Let me go through the operational view – the mere GUI of the StreamSink, so I can present some problems and solutions so far.

StreamSink

Several things were important to the operator of the software that had to be present on the main (status) screen.  For example:

  • whole list of channels should be visible
  • channel status should be visible at first glance
  • I am interested what happened to the system recently
  • I need to know the status of my connection
  • it would be good to know how many disk space is available

I could dwell on it but the main point of this post is something else.

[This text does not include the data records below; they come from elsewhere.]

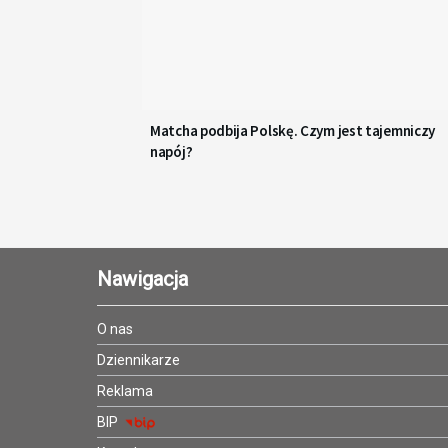
Matcha podbija Polskę. Czym jest tajemniczy
napój?
Nawigacja
O nas
Dziennikarze
Reklama
BIP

The problem here is that I had to create PlayKontrol report for a demonstration purpose (for them: http://ihg.hr/), that would scan 7 days of the archive (multiple channels, of course), and produce the reports (playlists) for 300 songs.

So the problem is: to

find, in the archive that is damaged in various ways, 7 days of continuous archive that spans multiple channels.

The solution (prelude)

Since I am kind of explorer by nature, I wasn’t inclined to use a solution that would present raw data as an answer, but was into thinking about seeing the data and determining the period and channels ‘visually’.

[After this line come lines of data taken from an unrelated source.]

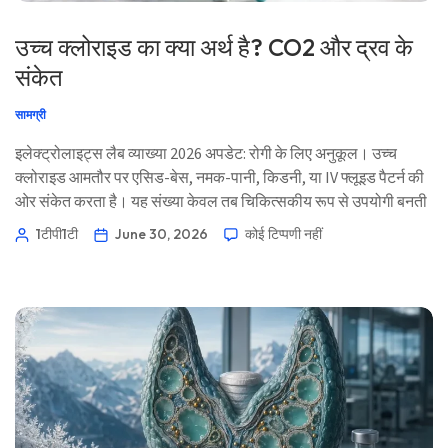
उच्च क्लोराइड का क्या अर्थ है? CO2 और द्रव के
संकेत
सामग्री
इलेक्ट्रोलाइट्स लैब व्याख्या 2026 अपडेट: रोगी के लिए अनुकूल। उच्च
क्लोराइड आमतौर पर एसिड-बेस, नमक-पानी, किडनी, या IV फ्लूइड पैटर्न की
ओर संकेत करता है। यह संख्या केवल तब चिकित्सकीय रूप से उपयोगी बनती
है जब इसे CO2/बाइकार्बोनेट, सोडियम, क्रिएटिनिन, eGFR, BUN, और हाल
1टीपी1टी
June 30, 2026
कोई टिप्पणी नहीं
की फ्लूइड हानियों के साथ पढ़ा जाए। 📖 ~11 मिनट 📅 30 जून, 2026 📝
प्रकाशित: 30 जून, 2026 🩺 चिकित्सकीय रूप से समीक्षा: 30 जून, 2026
[…]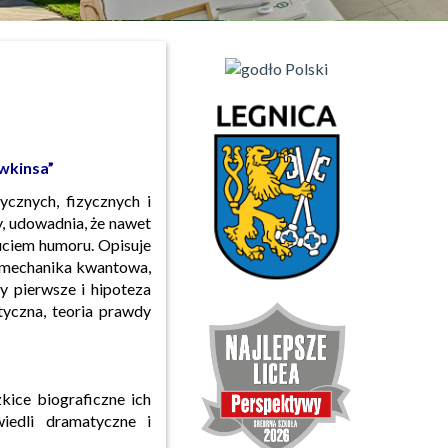
wkinsa”
cznych, fizycznych i
y, udowadnia, że nawet
zuciem humoru. Opisuje
ak mechanika kwantowa,
by pierwsze i hipoteza
styczna, teoria prawdy
kice biograficzne ich
iedli dramatyczne i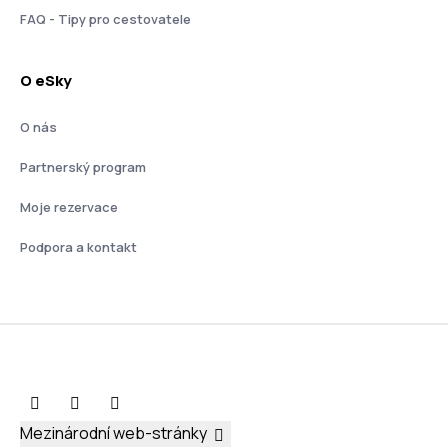
FAQ - Tipy pro cestovatele
O eSky
O nás
Partnerský program
Moje rezervace
Podpora a kontakt
Mezinárodní web-stránky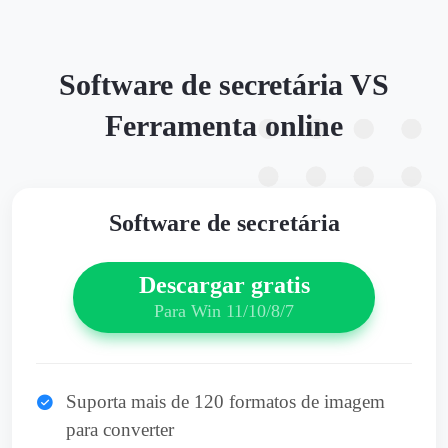
Software de secretária VS
Ferramenta online
Software de secretária
Descargar gratis
Para Win 11/10/8/7
Suporta mais de 120 formatos de imagem
para converter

StreamSink has a integrated feature that is called ‘archive report’, that has data similar to what I need, but with it I would only get limited information.  You can see the report here:

StreamSink Archive Report

Most useful info on the report in this particular situation would be the graph on the right side of the report.  Let me explain…

For each day StreamSink is able to record up to 24 hours of media.  Due to network situations, it sometimes is less then 24 hours, and I decided that I would present that number in the form of percentage that archive is covered for the day.  As you can see from the report, that percentage is shown for the whole archive lifetime, for last month, last week and last 24 hours.

Also, it is shown in the form of graph, where on the leftmost part of the graph is the current day, and as we go to the right, we sink onto the past, having divider lines at each 7 days.  Nice, eh? :)

But, as nice as that report is, I can’t read what 7 days and what channels are to be scanned – I have to find another way in.

 Solution (at last)

For this one, I picked something that I learned from the above mentioned report.  That was:

  • I will have a channel list
  • I will have some sort of calendar
  • I have to see how much is covered for the archive for each day

Also I decided to show each day as a cell in a table-style matrix, where rows would be occupied by channels, and columns will be days.  Time flow was inverted here, so left is past, and right is the present.

Whole thing looks like this:

Archive Digger

Same thing little zoomed in:

Archive Digger Detail

Note: green is the color for the days that have 90% or more archive covered.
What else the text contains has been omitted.